Colonial Pipeline Breach strongly denied

RANSOMEDVC ransomware group has declared that they successfully infiltrated Colonial Pipeline, the American company operating a significant pipeline system that transports over 100 million gallons of various petroleum products, including gasoline, diesel fuel, and jet fuel, on a daily basis.

In response to the claim the Alpharetta-based company, which delivers about 45% of the gasoline consumed on the East Coast, says data posted online appear to be from a third-party vendor and not originating from within the company itself.

Advertisements

These latest claims surfaced through posts on their dark web blog. The group also shared their claims via their recently launched Telegram channel and their X (previously Twitter) account. RANSOMEDVC is the same group that claimed to have breached Sony during last month

Threat actors publicly shared a file containing 5GB of data, claiming it belongs to Colonial Pipeline. Hackread.com has examined and analyzed this data.

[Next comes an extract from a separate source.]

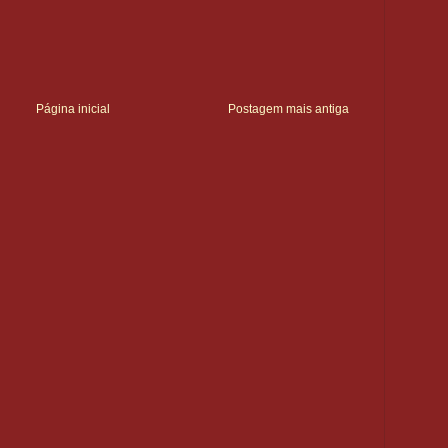
Página inicial
Postagem mais antiga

While it’s premature to draw definitive conclusions, the files and folders appear to contain a wealth of information, including diagrams, internal documents, leak detection policies, ICS and SCADA-related presentations, as well as photos of employees handling electronic equipment, among other things.

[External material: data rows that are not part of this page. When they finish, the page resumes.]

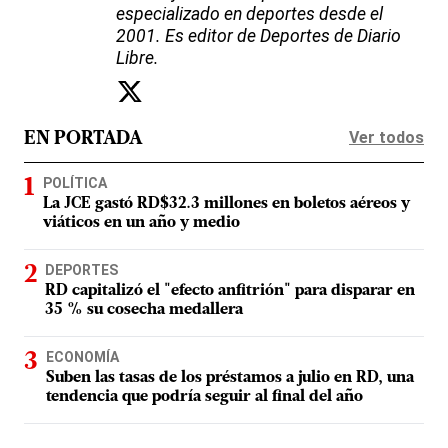
especializado en deportes desde el
2001. Es editor de Deportes de Diario
Libre.
Ver todos
EN PORTADA
POLÍTICA
La JCE gastó RD$32.3 millones en boletos aéreos y
viáticos en un año y medio
DEPORTES
RD capitalizó el "efecto anfitrión" para disparar en
35 % su cosecha medallera
ECONOMÍA
Suben las tasas de los préstamos a julio en RD, una
tendencia que podría seguir al final del año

The statement released late Friday reads:

“Colonial Pipeline is aware of unsubstantiated claims posted to an online forum that its system has been compromised by an unknown party. After working with our security and technology teams, as well as our partners at CISA, we can confirm that there has been no disruption to pipeline operations and our system is secure at this time. Files that were posted online initially appear to be part of a third-party data breach unrelated to Colonial Pipeline.”